Activity:
Repeat the listing word for word. Leave every picture out.

Data for the task:
Start of Block

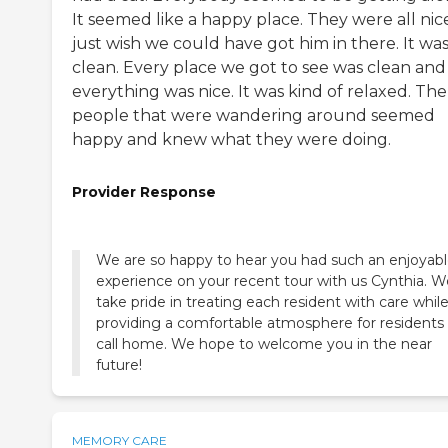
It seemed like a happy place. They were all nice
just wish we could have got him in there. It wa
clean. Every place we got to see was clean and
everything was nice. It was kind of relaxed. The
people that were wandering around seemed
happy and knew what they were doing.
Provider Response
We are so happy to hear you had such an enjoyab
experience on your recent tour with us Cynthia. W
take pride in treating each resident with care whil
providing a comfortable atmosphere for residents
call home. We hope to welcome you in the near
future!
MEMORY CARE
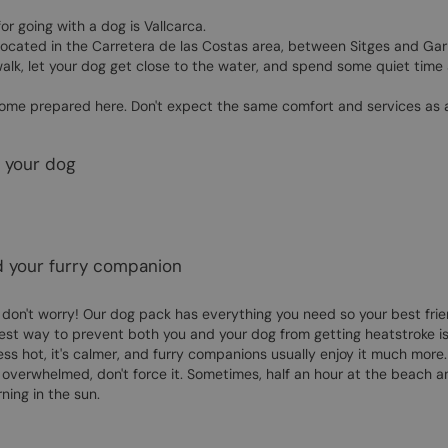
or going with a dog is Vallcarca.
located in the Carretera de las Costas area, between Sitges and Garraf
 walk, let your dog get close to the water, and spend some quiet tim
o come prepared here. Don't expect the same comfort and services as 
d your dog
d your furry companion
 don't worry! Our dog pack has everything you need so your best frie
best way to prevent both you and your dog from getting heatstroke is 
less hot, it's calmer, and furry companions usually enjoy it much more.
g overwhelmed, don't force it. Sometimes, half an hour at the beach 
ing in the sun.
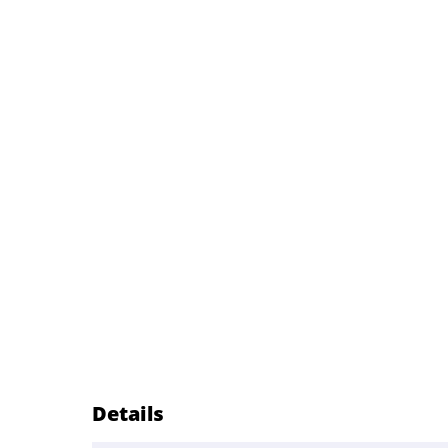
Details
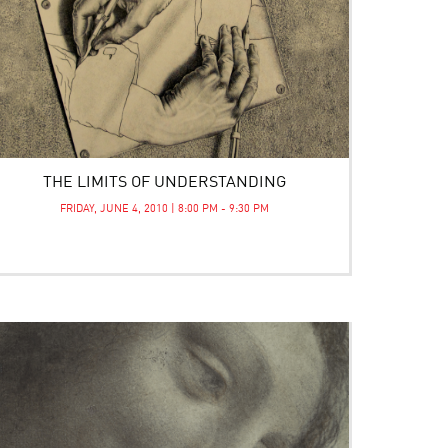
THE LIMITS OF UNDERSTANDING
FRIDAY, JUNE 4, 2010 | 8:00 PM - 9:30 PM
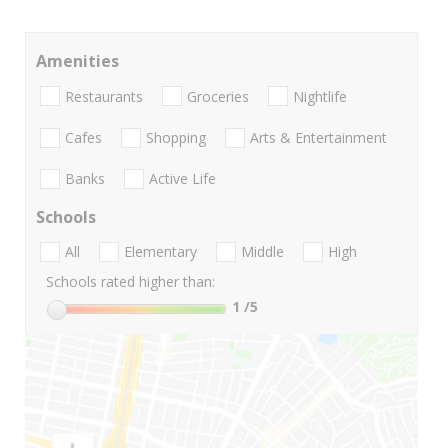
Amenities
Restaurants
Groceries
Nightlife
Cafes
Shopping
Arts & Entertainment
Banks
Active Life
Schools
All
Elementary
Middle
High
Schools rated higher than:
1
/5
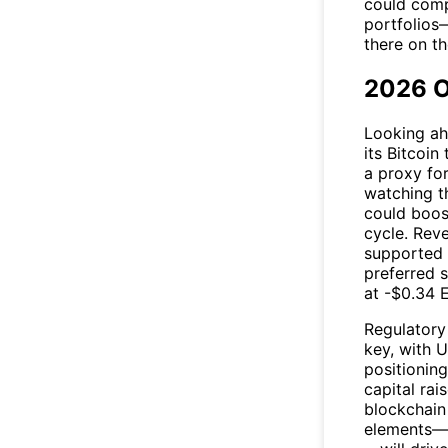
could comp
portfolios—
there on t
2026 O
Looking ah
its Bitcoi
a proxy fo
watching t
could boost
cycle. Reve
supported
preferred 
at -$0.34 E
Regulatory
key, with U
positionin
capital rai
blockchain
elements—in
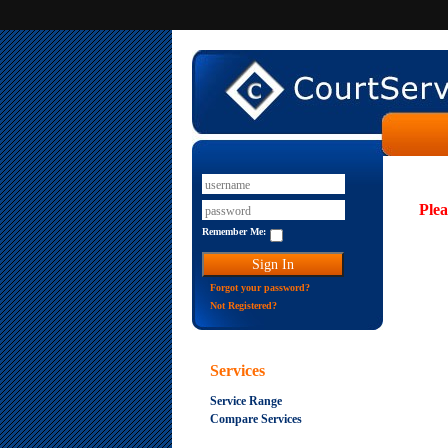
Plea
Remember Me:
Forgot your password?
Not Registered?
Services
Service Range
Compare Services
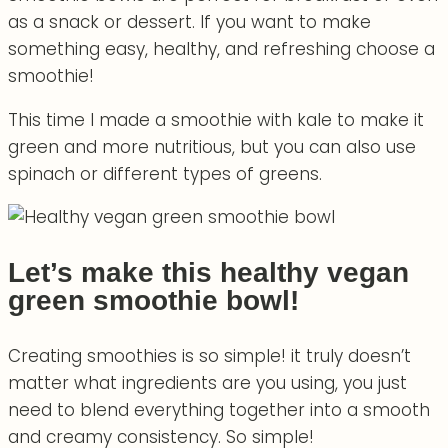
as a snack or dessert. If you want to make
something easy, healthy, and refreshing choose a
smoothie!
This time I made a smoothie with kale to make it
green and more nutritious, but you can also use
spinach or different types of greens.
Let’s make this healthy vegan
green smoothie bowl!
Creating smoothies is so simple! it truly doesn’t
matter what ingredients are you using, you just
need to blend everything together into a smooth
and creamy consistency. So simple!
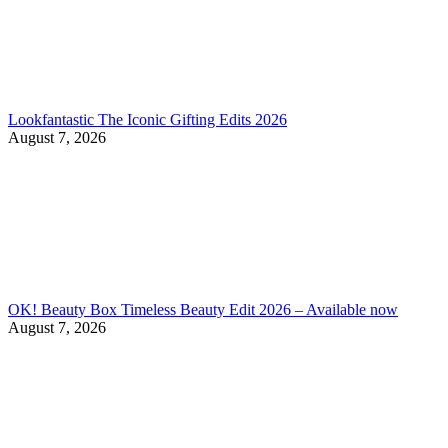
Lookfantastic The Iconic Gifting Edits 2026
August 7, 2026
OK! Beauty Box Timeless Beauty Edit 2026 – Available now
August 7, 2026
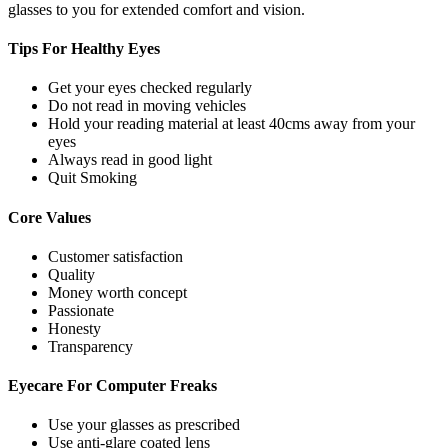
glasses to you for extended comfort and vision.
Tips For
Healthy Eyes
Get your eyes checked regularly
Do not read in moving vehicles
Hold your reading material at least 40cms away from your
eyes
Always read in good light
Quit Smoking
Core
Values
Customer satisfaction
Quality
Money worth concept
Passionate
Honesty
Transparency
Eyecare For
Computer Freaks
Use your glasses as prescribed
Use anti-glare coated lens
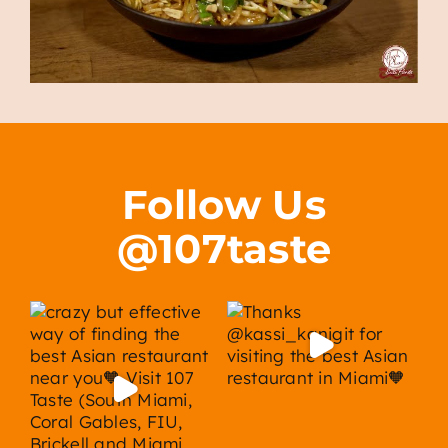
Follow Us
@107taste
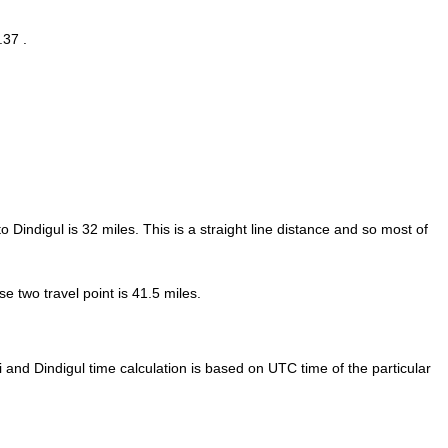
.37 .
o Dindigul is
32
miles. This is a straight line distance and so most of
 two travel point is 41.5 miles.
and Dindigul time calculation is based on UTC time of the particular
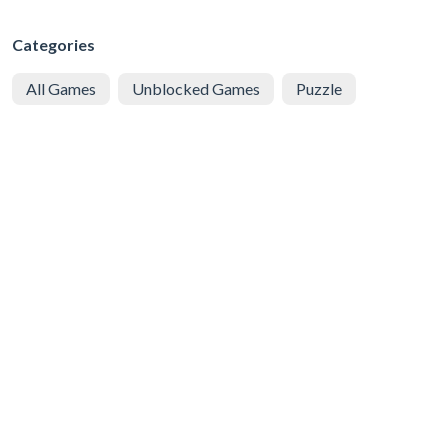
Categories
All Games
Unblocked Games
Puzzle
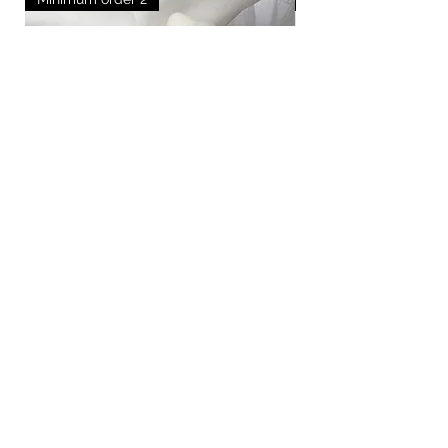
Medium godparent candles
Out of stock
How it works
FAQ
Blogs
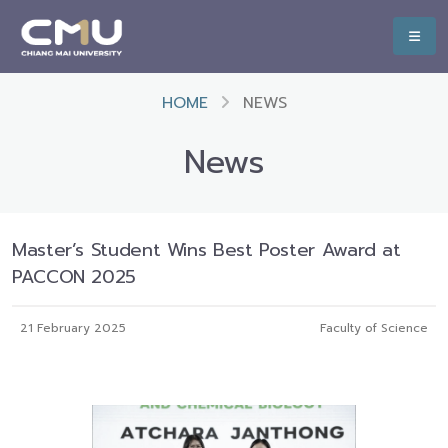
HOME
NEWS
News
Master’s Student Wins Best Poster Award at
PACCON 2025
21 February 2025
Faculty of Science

End of Block

Solution to this problem:
It seemed like a happy place. They were all nice
just wish we could have got him in there. It wa
clean. Every place we got to see was clean and
everything was nice. It was kind of relaxed. The
people that were wandering around seemed
happy and knew what they were doing.
Provider Response
We are so happy to hear you had such an enjoyab
experience on your recent tour with us Cynthia. W
take pride in treating each resident with care whil
providing a comfortable atmosphere for residents
call home. We hope to welcome you in the near
future!
MEMORY CARE
or going with a dog is Vallcarca.
located in the Carretera de las Costas area, between Sitges and Garraf
 walk, let your dog get close to the water, and spend some quiet tim
o come prepared here. Don't expect the same comfort and services as 
d your dog
d your furry companion
 don't worry! Our dog pack has everything you need so your best frie
best way to prevent both you and your dog from getting heatstroke is 
less hot, it's calmer, and furry companions usually enjoy it much more.
g overwhelmed, don't force it. Sometimes, half an hour at the beach 
ing in the sun.
Details
THE LIMITS OF UNDERSTANDING
FRIDAY, JUNE 4, 2010 | 8:00 PM - 9:30 PM
Amenities
Restaurants
Groceries
Nightlife
Cafes
Shopping
Arts & Entertainment
Banks
Active Life
Schools
All
Elementary
Middle
High
Schools rated higher than:
1
/5
could comp
portfolios—
there on t
2026 O
Looking ah
its Bitcoi
a proxy fo
watching t
could boost
cycle. Reve
supported
preferred 
at -$0.34 E
Regulatory
key, with U
positionin
capital rai
blockchain
elements—in
Plea
Remember Me:
Forgot your password?
Not Registered?
Services
Service Range
Compare Services
as a snack or dessert. If you want to make
something easy, healthy, and refreshing choose a
smoothie!
This time I made a smoothie with kale to make it
green and more nutritious, but you can also use
spinach or different types of greens.
Let’s make this healthy vegan
green smoothie bowl!
Creating smoothies is so simple! it truly doesn’t
matter what ingredients are you using, you just
need to blend everything together into a smooth
and creamy consistency. So simple!
Lookfantastic The Iconic Gifting Edits 2026
August 7, 2026
OK! Beauty Box Timeless Beauty Edit 2026 – Available now
August 7, 2026
glasses to you for extended comfort and vision.
Tips For
Healthy Eyes
Get your eyes checked regularly
Do not read in moving vehicles
Hold your reading material at least 40cms away from your
eyes
Always read in good light
Quit Smoking
Core
Values
Customer satisfaction
Quality
Money worth concept
Passionate
Honesty
Transparency
Eyecare For
Computer Freaks
Use your glasses as prescribed
Use anti-glare coated lens
Follow Us
@107taste
.37 .
o Dindigul is
32
miles. This is a straight line distance and so most of
 two travel point is 41.5 miles.
and Dindigul time calculation is based on UTC time of the particular
Categories
All Games
Unblocked Games
Puzzle
Medium godparent candles
Out of stock
How it works
FAQ
Blogs
HOME
NEWS
News
Master’s Student Wins Best Poster Award at
PACCON 2025
21 February 2025
Faculty of Science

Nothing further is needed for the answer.